Towards Execution-Grounded Automated AI Research
Chenglei Si, Zitong Yang, Yejin Choi, Emmanuel Candès, Diyi Yang, Tatsunori Hashimoto
TL;DR
This work investigates execution-grounded automated AI research by building a large-scale automated idea executor and using its execution results as feedback to train ideation models. It evaluates two GPU-intensive LLM research problems—pre-training a 124M Transformer (nanoGPT) and post-training math reasoning (GRPO)—and shows that a large fraction of frontier-LLM ideas can be implemented automatically. Execution-guided evolutionary search yields significant performance gains within ten epochs, outperforming baselines and rivaling human solutions on several tasks, while RL from execution reward improves average ideator quality but struggles with maintaining diversity and achieving upper-bound breakthroughs.

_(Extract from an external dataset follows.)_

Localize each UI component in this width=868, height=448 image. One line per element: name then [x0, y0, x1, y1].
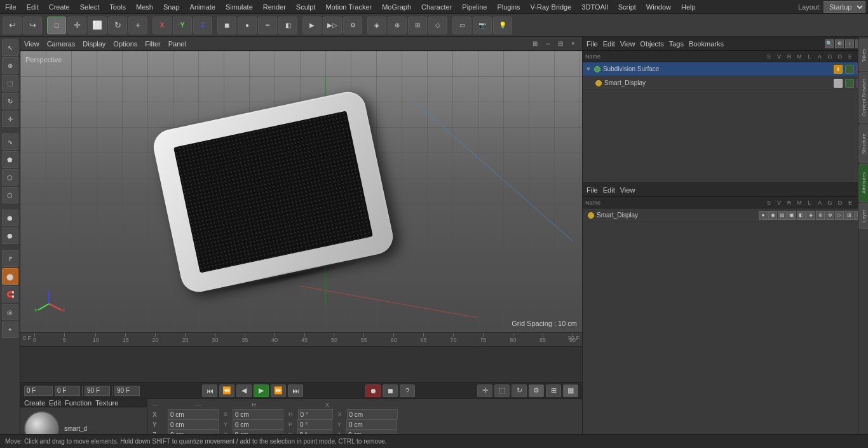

The study reveals both the potential and the limitations of execution-grounded automated AI research, highlighting the need for better exploration, more capable execution agents, and richer feedback signals to realize scalable scientific discovery.
Abstract
Automated AI research holds great potential to accelerate scientific discovery. However, current LLMs often generate plausible-looking but ineffective ideas. Execution grounding may help, but it is unclear whether automated execution is feasible and whether LLMs can learn from the execution feedback. To investigate these, we first build an automated executor to implement ideas and launch large-scale parallel GPU experiments to verify their effectiveness. We then convert two realistic research problems - LLM pre-training and post-training - into execution environments and demonstrate that our automated executor can implement a large fraction of the ideas sampled from frontier LLMs. We analyze two methods to learn from the execution feedback: evolutionary search and reinforcement learning. Execution-guided evolutionary search is sample-efficient: it finds a method that significantly outperforms the GRPO baseline (69.4% vs 48.0%) on post-training, and finds a pre-training recipe that outperforms the nanoGPT baseline (19.7 minutes vs 35.9 minutes) on pre-training, all within just ten search epochs. Frontier LLMs often generate meaningful algorithmic ideas during search, but they tend to saturate early and only occasionally exhibit scaling trends. Reinforcement learning from execution reward, on the other hand, suffers from mode collapse. It successfully improves the average reward of the ideator model but not the upper-bound, due to models converging on simple ideas. We thoroughly analyze the executed ideas and training dynamics to facilitate future efforts towards execution-grounded automated AI research.